Como vaticinou o “Campeão”, ironicamente, a 02 de Julho de 2015, na rubrica “Vinagretas” da edição impressa, o líder concelhio do PS/Coimbra, Rui Duarte, acaba de ingressar na Câmara local (CMC).

Há mês e meio (a 19 de Novembro), o nosso Jornal, através da edição electrónica, insistiu “na iminência” da ida de Rui Duarte para o séquito do líder do Município conimbricense, Manuel Machado.

Apesar de reconhecer, agora, ter sido «queimado» no dossiê da co-incineração de resíduos industriais perigosos, desencadeado em 1998, na vigência do primeiro Governo de António Guterres, o autarca mostra-se pouco sensível à asneira e inflige uma machadada na decência.

Machado falhou, em 2001, a tentativa de eleição para quarto mandato consecutivo e uma das causas do insucesso terá sido a questão da queima de lixo tóxico na cimenteira de Souselas.

Ex-vereador, Duarte deixou de ser reconduzido como deputado à Assembleia da República devido à sua condição de arguido, sob suspeita de falsificação de documento no âmbito de um caso de hipotética inscrição fraudulenta de militantes no partido.

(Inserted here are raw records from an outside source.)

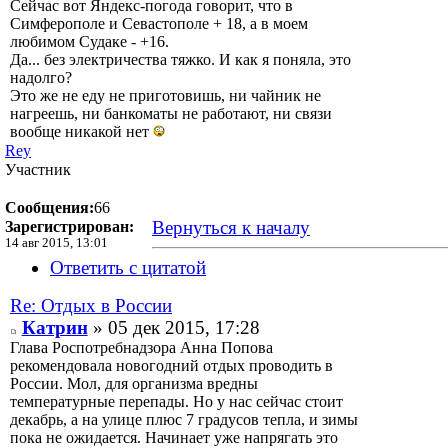
Сейчас вот Яндекс-погода говорит, что в
Симферополе и Севастополе + 18, а в моем
любимом Судаке - +16.
Да... без электричества тяжко. И как я поняла, это
надолго?
Это же не еду не приготовишь, ни чайник не
нагреешь, ни банкоматы не работают, ни связи
вообще никакой нет
Rey
Участник
Сообщения:
66
Вернуться к началу
Зарегистрирован:
14 авг 2015, 13:01
Ответить с цитатой
Re: Отдых в России
Катрин
» 05 дек 2015, 17:28
Глава Роспотребнадзора Анна Попова
рекомендовала новогодний отдых проводить в
России. Мол, для организма вредны
температурные перепады. Но у нас сейчас стоит
декабрь, а на улице плюс 7 градусов тепла, и зимы
пока не ожидается. Начинает уже напрягать это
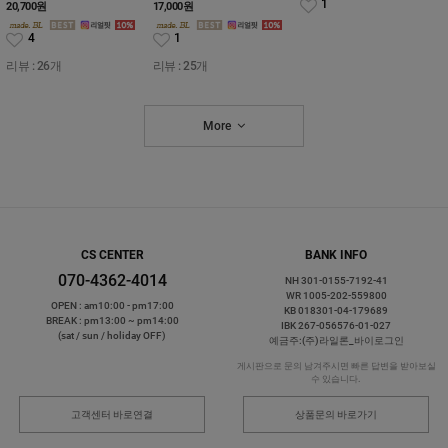
1
20,700
원
17,000
원
4
1
리뷰 : 26개
리뷰 : 25개
More
CS CENTER
BANK INFO
070-4362-4014
NH 301-0155-7192-41
WR 1005-202-559800
OPEN : am10:00 - pm17:00
KB 018301-04-179689
BREAK : pm13:00 ~ pm14:00
IBK 267-056576-01-027
(sat / sun / holiday OFF)
예금주:(주)라일론_바이로그인
게시판으로 문의 남겨주시면 빠른 답변을 받아보실
수 있습니다.
고객센터 바로연결
상품문의 바로가기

Há meio ano, o “Campeão” publicou foto de um táxi que se encontrava num parque de estacionamento adjacente à CMC, carregado de malas.

Segundo a rubrica “Vinagretas”, o cenário deu azo a perguntas do tipo “quem estará de malas aviadas”, mas a conjuntura política, a três meses de eleições legislativas, sugeria que se pusesse outra questão: Haveria algum deputado à Assembleia da República a recear não obter guia-de-marcha para voltar para o hemiciclo de S. Bento, depois de Outubro, e, à cautela, andasse a procurar garantir lugar de recuo?

A decência atropelada é elementar, caro presidente da CMC.

Embora sem acusação deduzida, podendo o Ministério Público ilibá-lo na fase de inquérito, Rui Duarte é suspeito de eventual autoria de um crime inaceitável, ainda por cima se for cometido por um político.